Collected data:

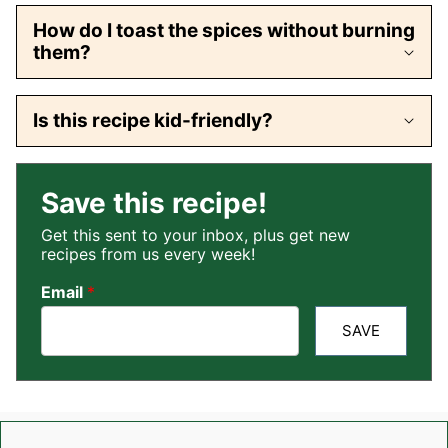
How do I toast the spices without burning
them?
Is this recipe kid-friendly?
Save this recipe!
Get this sent to your inbox, plus get new
recipes from us every week!
Email
*
SAVE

**Work item:** Word for word, reproduce all of the data, but keep out the pictures.

**Solution to this problem:**
How do I toast the spices without burning
them?
Is this recipe kid-friendly?
Save this recipe!
Get this sent to your inbox, plus get new
recipes from us every week!
Email
*
SAVE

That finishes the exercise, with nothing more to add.